Esta sua visita à Unicamp tem o propósito de aproximar os pesquisadores da Universidade dos seus pares na Alemanha?
Sem dúvida. Através do programa Ciência sem Fronteiras, eu tive a oportunidade de receber, por seis meses, um aluno da Universidade Federal de Viçosa para um estágio em meu laboratório. As portas estão abertas. Toda a dificuldade que eu tive de ingressar na Alemanha gerou uma experiência muito rica que pode ajudar, em certas situações, a facilitar a ida de brasileiros ao exterior. Meu anseio é que as relações entre Brasil e Alemanha se estreitem muito, não apenas na minha área, mas em todas as áreas do conhecimento.
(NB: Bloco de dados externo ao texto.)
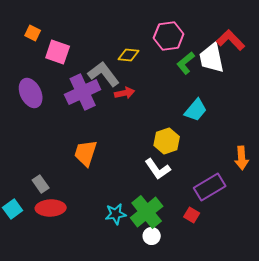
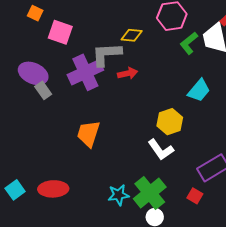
gray L-shape: (104, 74) -> (106, 54), turned -56
purple ellipse: (31, 93) -> (33, 73), turned -40
gray rectangle: (41, 184) -> (43, 90), moved

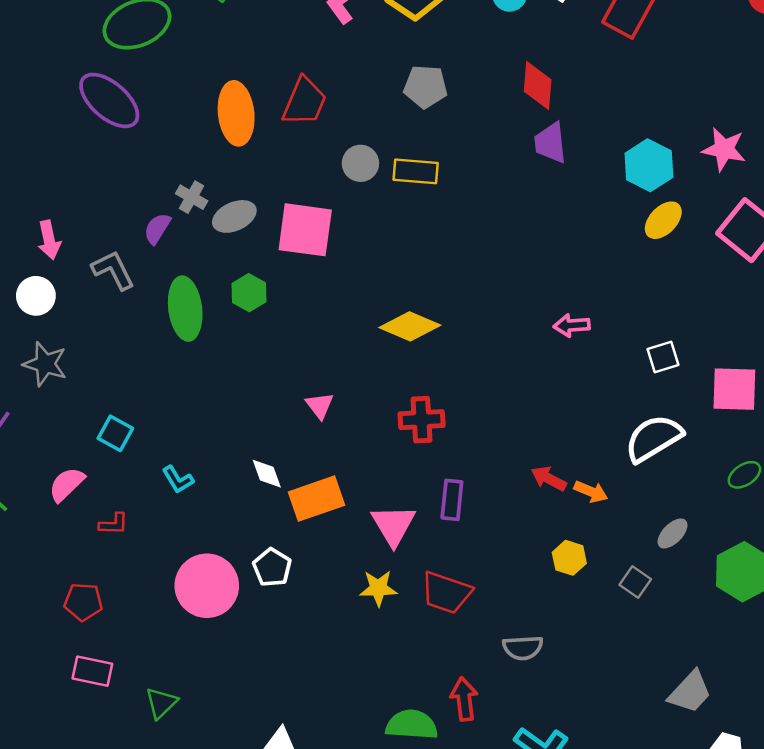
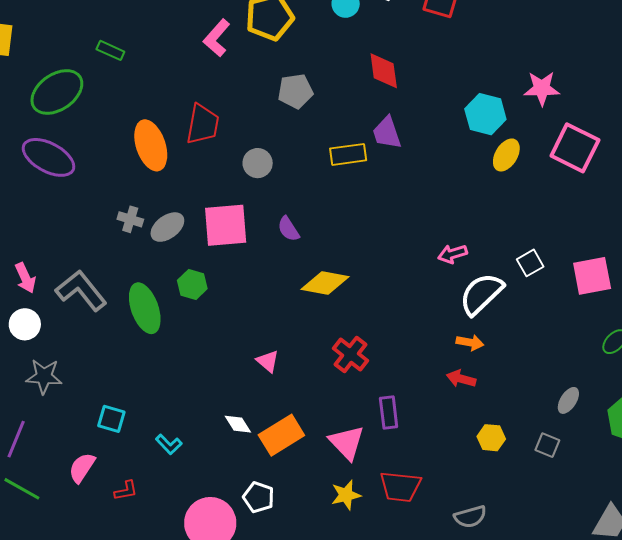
purple trapezoid: (550, 143) -> (387, 133), moved
yellow rectangle: (416, 171) -> (348, 154), moved
purple semicircle: (157, 229) -> (288, 229), moved, turned -52
gray L-shape: (113, 270) -> (81, 291), size x1.4
red cross: (422, 420) -> (351, 355), turned -36
white semicircle: (654, 438) -> (481, 294), moved
orange arrow: (591, 492) -> (470, 343), moved

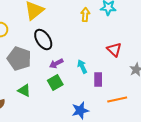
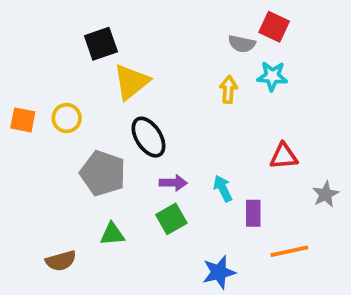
red triangle: (114, 50) -> (284, 156), turned -49
purple arrow: (56, 64) -> (173, 183), turned -152
green triangle: (24, 91) -> (112, 234), turned -32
Eu vejo muito sinergismo na maneira de pensar do brasileiro e do alemão. Há uma combinação boa de talentos. Ter gente boa do Brasil no exterior é muito importante, pois ajuda a quebrar preconceitos. O Brasil não é um país somente do futebol e do samba, embora estas estejam entre nossas melhores qualidades. Não temos que ter vergonha disso. Mas temos que aprender a nos projetar no mundo. A cultura e os valores que aprendemos estão em falta no mundo. Temos com o que contribuir para um mundo melhor. Afinal, a nossa cultura nos ensina a dar nó em pingo d’água. Minha vida foi marcada por muita dificuldade, inclusive de ordem financeira. Sempre estudei em escola pública. Quando comecei a graduação na Unicamp, se eu não tivesse tido a ajuda da Universidade, eu não teria conseguido concluir os estudos. Eu venho de uma família humilde, mas que sempre me deu o ensinamento de que somente através da educação é possível evoluir. No início da minha graduação eu tive que escolher entre caminhar 10 km ou ir ao Bandejão. Isso até hoje me emociona. Eu nunca imaginei alcançar o estágio que alcancei.